* [Exercise instructions]
Give back each line of the data exactly as it reads, minus the pictures.

________________

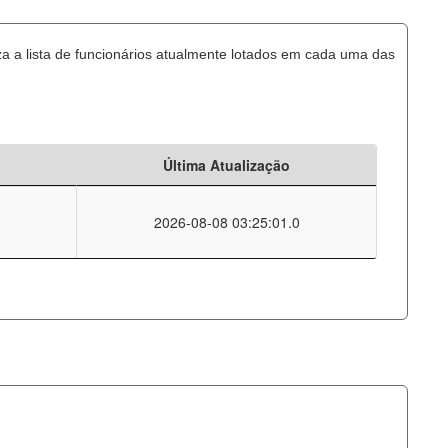
za a lista de funcionários atualmente lotados em cada uma das
Última Atualização
2026-08-08 03:25:01.0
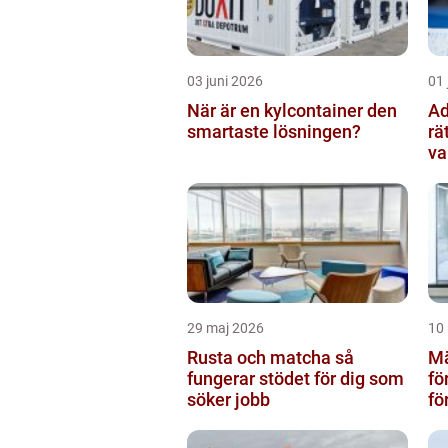
03 juni 2026
01 
När är en kylcontainer den
Adv
smartaste lösningen?
rä
va
29 maj 2026
10
Rusta och matcha så
Mä
fungerar stödet för dig som
fö
söker jobb
fö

________________

* [Output for this exercise]
za a lista de funcionários atualmente lotados em cada uma das
Última Atualização
2026-08-08 03:25:01.0
03 juni 2026
01 
När är en kylcontainer den
Adv
smartaste lösningen?
rä
va
29 maj 2026
10
Rusta och matcha så
Mä
fungerar stödet för dig som
fö
söker jobb
fö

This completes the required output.